Hamas changing?
Hamas, the Islamist group that runs the Palestinian government, said on Thursday it could never have imagined the vast international pressure it would come under after winning democratic elections earlier this year.In a candid article published in the Palestinian press, Ahmed Youssef, a political adviser to Prime Minister Ismail Haniyeh, a Hamas leader, said the group had been shocked by the strength of opposition to its electoral victory.
“It went beyond all imagination,” wrote Youssef.
“The government … did not expect the pressures and the siege imposed on our people would be so harsh, so strong and so large in scale.”

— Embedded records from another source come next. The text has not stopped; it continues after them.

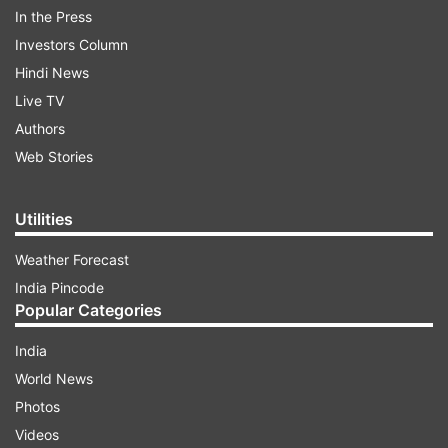
In the Press
Investors Column
"#6ETravelAdvisory: Our system is up now but
Hindi News
has disrupted operations across the network, we
Live TV
advise you to keep a track of your flight status
Authors
before leaving for the airport," IndiGo tweeted.
Web Stories
ADVERTISEMENT
Utilities
Weather Forecast
India Pincode
Popular Categories
India
World News
Air travellers, however, urged IndiGo to inform
Photos
people of the flight delays through messages.
Videos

Youssef’s is the latest in a series of articles by Hamas officials in recent weeks either seeking to explain themselves or calling on the Palestinian community to refrain from violence and think more carefully about how it opposes Israel.
That last line is especially encouraging. A Hamas that renounced violence and agreed to peaceful means to settle its disputes with Israel could indeed help bring a lot of change to a region that sorely needs it.



A Hamas which renounces violence would not be Hamas. It’s only reason for existing is to violently destroy Israel and supplant it with an Islamist, fundamentalist, theocratic dictatorship.
Hamas will either continue in accordance with its charter and violent raison d’etre, or it will be militarily defeated. No other options are possible.